## Dataset entries:
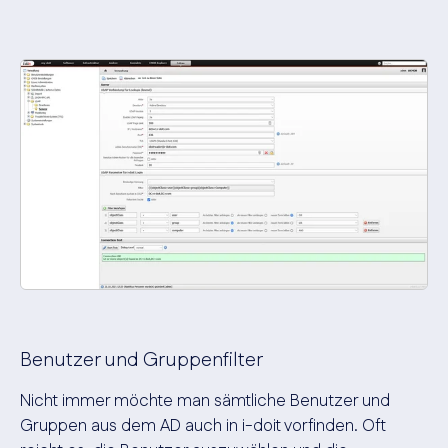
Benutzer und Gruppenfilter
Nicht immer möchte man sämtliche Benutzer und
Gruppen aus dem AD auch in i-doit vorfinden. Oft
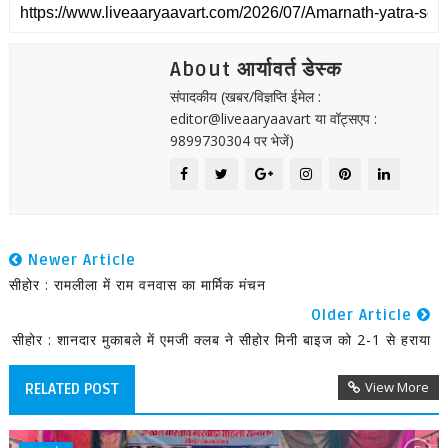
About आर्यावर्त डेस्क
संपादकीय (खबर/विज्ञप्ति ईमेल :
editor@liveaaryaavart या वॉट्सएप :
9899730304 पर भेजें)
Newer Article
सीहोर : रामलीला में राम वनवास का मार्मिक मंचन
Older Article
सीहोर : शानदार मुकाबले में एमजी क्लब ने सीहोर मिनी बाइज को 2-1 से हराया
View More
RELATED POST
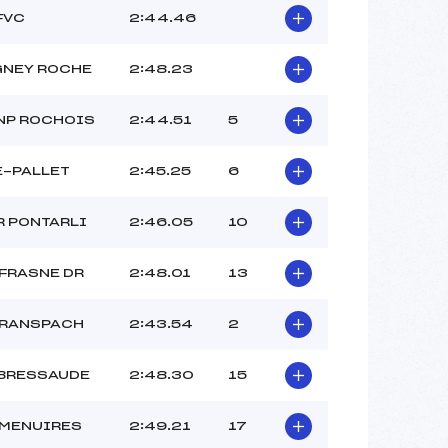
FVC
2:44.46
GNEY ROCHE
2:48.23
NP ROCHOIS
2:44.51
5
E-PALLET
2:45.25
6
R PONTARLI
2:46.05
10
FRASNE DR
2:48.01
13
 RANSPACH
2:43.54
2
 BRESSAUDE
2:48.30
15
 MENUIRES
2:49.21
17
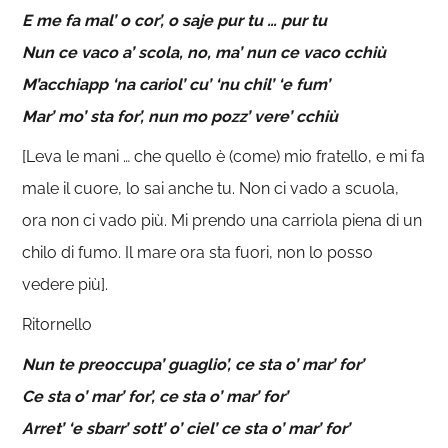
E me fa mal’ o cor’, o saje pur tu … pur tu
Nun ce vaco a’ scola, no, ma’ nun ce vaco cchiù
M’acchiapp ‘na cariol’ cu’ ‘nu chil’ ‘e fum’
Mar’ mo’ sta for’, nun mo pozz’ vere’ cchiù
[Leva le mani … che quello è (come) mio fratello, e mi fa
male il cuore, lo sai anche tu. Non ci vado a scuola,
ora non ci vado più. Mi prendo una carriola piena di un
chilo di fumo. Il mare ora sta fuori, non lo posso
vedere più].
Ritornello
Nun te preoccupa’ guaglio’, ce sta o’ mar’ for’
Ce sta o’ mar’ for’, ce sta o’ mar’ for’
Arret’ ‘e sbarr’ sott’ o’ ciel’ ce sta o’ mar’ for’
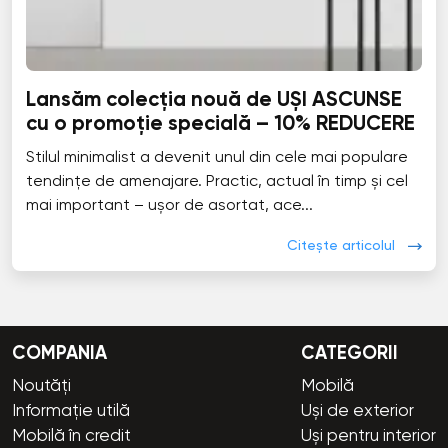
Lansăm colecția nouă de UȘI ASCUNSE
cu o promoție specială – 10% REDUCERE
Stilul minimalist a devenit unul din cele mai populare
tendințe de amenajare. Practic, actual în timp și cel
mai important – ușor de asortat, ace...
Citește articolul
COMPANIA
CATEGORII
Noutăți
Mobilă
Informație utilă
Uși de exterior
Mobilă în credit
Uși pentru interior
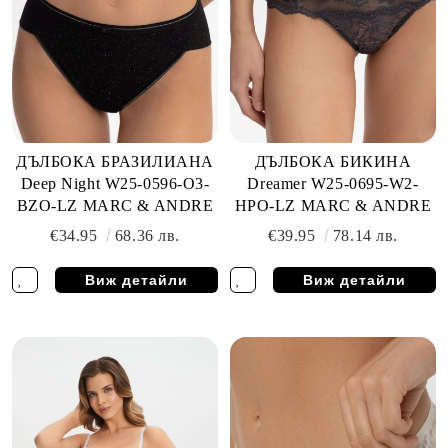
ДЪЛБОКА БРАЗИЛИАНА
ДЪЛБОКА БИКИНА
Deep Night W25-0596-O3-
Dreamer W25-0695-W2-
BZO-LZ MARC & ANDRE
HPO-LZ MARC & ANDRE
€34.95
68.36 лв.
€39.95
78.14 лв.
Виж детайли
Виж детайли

## What you need to do:
Everything from the first line of the listing above through the line that contains "Older Article" is to be restated word for word, minus the pictures.

## Result of the task:
Benutzer und Gruppenfilter
Nicht immer möchte man sämtliche Benutzer und
Gruppen aus dem AD auch in i-doit vorfinden. Oft
About आर्यावर्त डेस्क
संपादकीय (खबर/विज्ञप्ति ईमेल :
editor@liveaaryaavart या वॉट्सएप :
9899730304 पर भेजें)
Newer Article
सीहोर : रामलीला में राम वनवास का मार्मिक मंचन
Older Article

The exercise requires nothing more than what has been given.